Taylor protested the fact he wasn't provided a desk in court, unlike the four lawyers representing Key and the Crown, and two friends of the court, who had claimed all the available bench space in the small courtroom.  

He was instead given a desk in the prisoner's dock for his paperwork.

He submitted that "if 8600 Remuera-ites were denied the right to vote, I'm sure there would be an outcry on the streets".

"[Prisoners'] votes are just as important as anybody else's." 

Taylor is presenting his case at the three-day hearing in front of Justice Geoffrey Venning, Justice Helen Winkelmann and Justice Paul Heath despite Justice Rebecca Ellis ruling earlier in September that prisoners being denied the right to vote wasn't inconsistent with the New Zealand Bill of Rights Act. 

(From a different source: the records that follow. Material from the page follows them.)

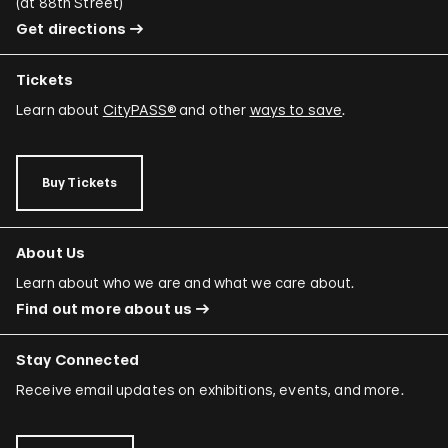
(
at 88th Street
)
Get directions
Tickets
Learn about
CityPASS®
and other
ways to save
.
Buy Tickets
About Us
Learn about who we are and what we care about.
Find out more about us
Stay Connected
Receive email updates on exhibitions, events, and more.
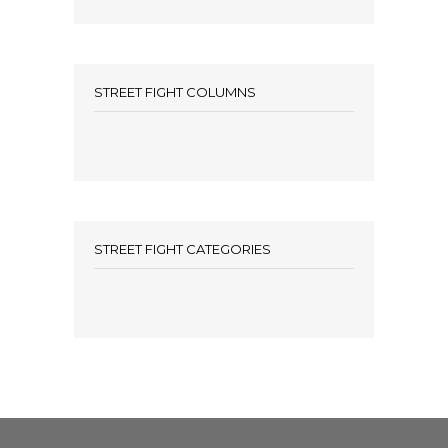
STREET FIGHT COLUMNS
STREET FIGHT CATEGORIES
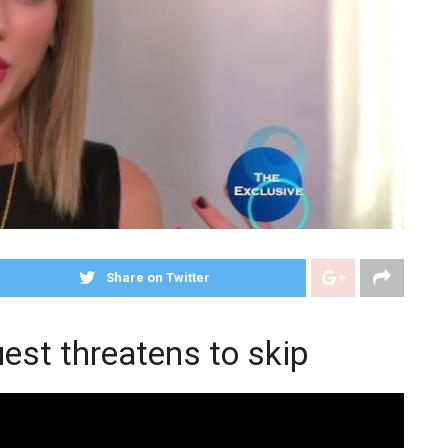
Share on Twitter
est threatens to skip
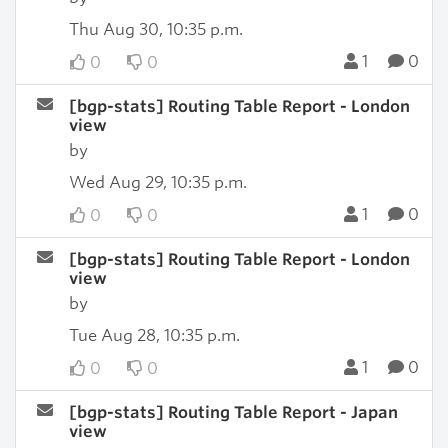
Thu Aug 30, 10:35 p.m.
1
0
0
0
[bgp-stats] Routing Table Report - London
view
by
Wed Aug 29, 10:35 p.m.
1
0
0
0
[bgp-stats] Routing Table Report - London
view
by
Tue Aug 28, 10:35 p.m.
1
0
0
0
[bgp-stats] Routing Table Report - Japan
view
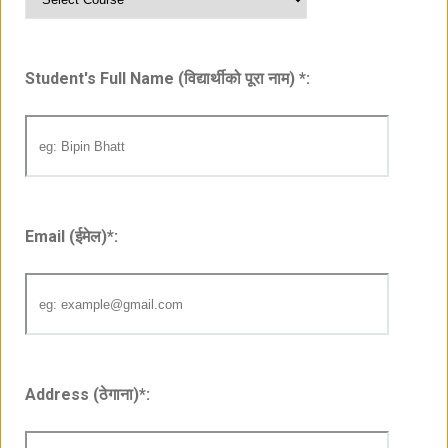
Student's Full Name (विद्यार्थीको पूरा नाम)
*
:
Email (ईमेल)
*
:
Address (ठेगाना)
*
:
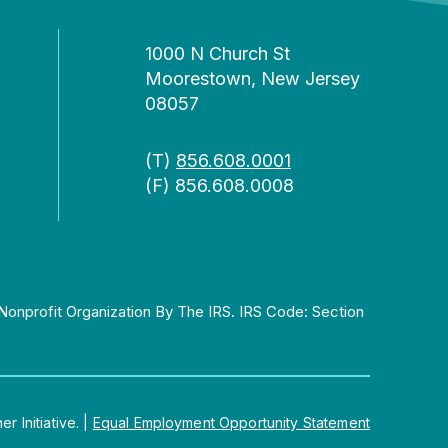
1000 N Church St
Moorestown, New Jersey
08057
(T)
856.608.0001
(F) 856.608.0008
Nonprofit Organization By The IRS. IRS Code: Section
 Initiative.
|
Equal Employment Opportunity Statement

Prior to 2010 prisoners could vote if they were serving a jail term of fewer than three years, but this was scrapped when former National MP Paul Quinn advanced a private member's bill to disqualify all prisoners from voting.  

During his lengthy incarceration Taylor has become known as a prison lawyer after initiating and winning several lawsuits against the Department of Corrections, including an appeal of the ban on prisoners being able to smoke. 

He's serving lengthy sentences for drug and firearm offences, kidnapping and twice escaping from custody. 

The hearing is expected to finish on Thursday.